Beginning with the line that holds "Claim it now to manage your listing", set down each line of the data below through the very last, exactly as given, and nothing beyond that.

Provided records: Begin

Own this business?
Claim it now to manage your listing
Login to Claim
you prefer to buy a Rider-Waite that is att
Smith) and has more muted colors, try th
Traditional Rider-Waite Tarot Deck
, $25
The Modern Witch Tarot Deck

Provided records: End

- _Answer to this problem_
Claim it now to manage your listing
Login to Claim
you prefer to buy a Rider-Waite that is att
Smith) and has more muted colors, try th
Traditional Rider-Waite Tarot Deck
, $25
The Modern Witch Tarot Deck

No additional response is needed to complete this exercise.